Data records —
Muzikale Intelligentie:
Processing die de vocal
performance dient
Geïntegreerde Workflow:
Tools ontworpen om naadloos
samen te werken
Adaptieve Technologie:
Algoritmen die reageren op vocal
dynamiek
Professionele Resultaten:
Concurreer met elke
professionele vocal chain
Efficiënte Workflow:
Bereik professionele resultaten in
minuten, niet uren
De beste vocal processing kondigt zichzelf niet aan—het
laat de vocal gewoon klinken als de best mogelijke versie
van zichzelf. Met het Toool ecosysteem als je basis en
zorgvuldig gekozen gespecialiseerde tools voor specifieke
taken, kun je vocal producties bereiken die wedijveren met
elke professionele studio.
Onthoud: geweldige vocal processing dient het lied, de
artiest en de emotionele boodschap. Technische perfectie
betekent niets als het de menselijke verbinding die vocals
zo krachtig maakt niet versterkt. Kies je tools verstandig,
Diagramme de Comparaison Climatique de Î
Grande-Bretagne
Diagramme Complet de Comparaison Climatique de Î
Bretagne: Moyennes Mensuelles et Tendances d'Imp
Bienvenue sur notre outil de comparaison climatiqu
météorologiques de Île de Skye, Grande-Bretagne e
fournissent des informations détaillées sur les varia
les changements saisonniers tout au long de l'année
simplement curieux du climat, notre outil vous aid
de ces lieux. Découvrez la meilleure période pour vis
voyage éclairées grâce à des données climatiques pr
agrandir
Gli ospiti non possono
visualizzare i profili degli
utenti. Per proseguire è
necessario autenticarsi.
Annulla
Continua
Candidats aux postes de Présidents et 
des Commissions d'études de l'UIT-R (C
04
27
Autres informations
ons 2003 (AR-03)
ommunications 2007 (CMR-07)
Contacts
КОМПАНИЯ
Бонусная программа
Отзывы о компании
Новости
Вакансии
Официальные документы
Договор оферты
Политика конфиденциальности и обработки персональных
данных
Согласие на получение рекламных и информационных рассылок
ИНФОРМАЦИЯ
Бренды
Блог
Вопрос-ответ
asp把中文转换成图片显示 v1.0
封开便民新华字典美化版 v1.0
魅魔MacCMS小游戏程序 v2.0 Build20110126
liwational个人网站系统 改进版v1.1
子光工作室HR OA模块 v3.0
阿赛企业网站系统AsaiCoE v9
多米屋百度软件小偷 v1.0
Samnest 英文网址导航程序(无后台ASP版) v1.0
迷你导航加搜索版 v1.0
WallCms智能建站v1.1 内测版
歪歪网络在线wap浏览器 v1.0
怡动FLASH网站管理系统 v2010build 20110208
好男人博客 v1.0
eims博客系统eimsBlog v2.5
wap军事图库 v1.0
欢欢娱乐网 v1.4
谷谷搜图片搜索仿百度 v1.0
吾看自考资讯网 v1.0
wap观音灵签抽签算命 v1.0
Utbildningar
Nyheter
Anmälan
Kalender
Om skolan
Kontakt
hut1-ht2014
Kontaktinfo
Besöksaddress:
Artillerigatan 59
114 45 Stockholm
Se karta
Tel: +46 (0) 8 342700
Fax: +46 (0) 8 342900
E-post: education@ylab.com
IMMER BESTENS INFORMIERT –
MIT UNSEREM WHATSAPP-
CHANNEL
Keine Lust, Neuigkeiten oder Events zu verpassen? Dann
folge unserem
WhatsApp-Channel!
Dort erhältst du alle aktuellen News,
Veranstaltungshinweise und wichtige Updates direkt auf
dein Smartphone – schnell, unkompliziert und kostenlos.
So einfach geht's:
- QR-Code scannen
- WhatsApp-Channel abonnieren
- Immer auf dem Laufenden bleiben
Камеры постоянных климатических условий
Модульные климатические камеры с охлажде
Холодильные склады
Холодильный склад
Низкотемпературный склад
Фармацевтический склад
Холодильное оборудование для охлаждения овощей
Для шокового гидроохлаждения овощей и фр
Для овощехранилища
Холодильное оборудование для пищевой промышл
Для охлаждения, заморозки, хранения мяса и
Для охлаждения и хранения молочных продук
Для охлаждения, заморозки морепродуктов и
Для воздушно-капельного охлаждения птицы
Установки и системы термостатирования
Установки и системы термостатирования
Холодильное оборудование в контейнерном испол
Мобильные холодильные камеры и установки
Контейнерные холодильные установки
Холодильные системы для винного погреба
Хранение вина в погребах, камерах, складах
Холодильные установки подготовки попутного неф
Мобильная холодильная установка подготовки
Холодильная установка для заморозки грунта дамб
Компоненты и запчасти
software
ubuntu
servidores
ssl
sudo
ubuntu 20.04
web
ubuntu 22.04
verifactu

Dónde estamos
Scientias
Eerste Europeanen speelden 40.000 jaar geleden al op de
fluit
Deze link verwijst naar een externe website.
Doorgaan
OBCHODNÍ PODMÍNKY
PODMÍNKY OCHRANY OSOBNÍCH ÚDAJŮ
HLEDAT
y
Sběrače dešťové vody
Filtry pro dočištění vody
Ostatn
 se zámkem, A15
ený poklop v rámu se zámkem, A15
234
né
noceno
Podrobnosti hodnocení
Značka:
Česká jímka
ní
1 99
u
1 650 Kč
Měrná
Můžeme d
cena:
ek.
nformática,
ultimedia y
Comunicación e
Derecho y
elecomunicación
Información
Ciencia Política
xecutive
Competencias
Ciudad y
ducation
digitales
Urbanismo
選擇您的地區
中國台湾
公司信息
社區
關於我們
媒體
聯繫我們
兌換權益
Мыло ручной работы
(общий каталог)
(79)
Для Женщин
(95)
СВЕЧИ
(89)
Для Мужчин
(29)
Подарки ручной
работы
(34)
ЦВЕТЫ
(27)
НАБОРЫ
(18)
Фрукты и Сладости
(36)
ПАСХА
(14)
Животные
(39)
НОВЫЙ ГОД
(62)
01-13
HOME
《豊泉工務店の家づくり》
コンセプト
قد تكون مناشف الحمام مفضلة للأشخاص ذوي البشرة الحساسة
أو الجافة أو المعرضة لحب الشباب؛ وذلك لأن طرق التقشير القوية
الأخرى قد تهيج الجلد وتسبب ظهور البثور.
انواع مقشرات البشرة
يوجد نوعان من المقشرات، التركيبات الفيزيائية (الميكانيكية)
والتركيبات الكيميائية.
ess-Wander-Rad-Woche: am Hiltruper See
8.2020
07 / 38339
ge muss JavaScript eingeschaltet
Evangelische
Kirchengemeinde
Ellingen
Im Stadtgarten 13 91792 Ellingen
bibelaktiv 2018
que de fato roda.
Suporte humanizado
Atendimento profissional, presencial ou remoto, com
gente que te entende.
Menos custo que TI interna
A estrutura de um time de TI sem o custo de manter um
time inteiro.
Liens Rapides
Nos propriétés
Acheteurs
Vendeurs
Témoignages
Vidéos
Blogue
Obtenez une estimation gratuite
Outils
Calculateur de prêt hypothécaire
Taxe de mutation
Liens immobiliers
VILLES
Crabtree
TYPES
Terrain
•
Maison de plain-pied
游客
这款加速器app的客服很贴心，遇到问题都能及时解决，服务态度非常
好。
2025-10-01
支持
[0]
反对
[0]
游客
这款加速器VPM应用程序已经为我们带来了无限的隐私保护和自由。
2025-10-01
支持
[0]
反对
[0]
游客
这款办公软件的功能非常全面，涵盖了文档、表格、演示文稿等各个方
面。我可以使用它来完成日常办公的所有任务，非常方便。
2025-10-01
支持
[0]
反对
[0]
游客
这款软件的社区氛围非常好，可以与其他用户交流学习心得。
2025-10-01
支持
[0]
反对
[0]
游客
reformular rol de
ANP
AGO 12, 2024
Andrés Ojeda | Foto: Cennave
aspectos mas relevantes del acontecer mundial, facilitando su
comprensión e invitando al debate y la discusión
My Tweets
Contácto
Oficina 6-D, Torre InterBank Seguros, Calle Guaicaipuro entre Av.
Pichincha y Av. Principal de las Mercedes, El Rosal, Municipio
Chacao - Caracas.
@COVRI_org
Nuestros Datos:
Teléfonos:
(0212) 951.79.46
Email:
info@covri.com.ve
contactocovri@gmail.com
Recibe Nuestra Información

To do — Repeat the entries above exactly, from the first line through the line containing "van zichzelf. Met".

Exercise answer —
Muzikale Intelligentie:
Processing die de vocal
performance dient
Geïntegreerde Workflow:
Tools ontworpen om naadloos
samen te werken
Adaptieve Technologie:
Algoritmen die reageren op vocal
dynamiek
Professionele Resultaten:
Concurreer met elke
professionele vocal chain
Efficiënte Workflow:
Bereik professionele resultaten in
minuten, niet uren
De beste vocal processing kondigt zichzelf niet aan—het
laat de vocal gewoon klinken als de best mogelijke versie
van zichzelf. Met het Toool ecosysteem als je basis en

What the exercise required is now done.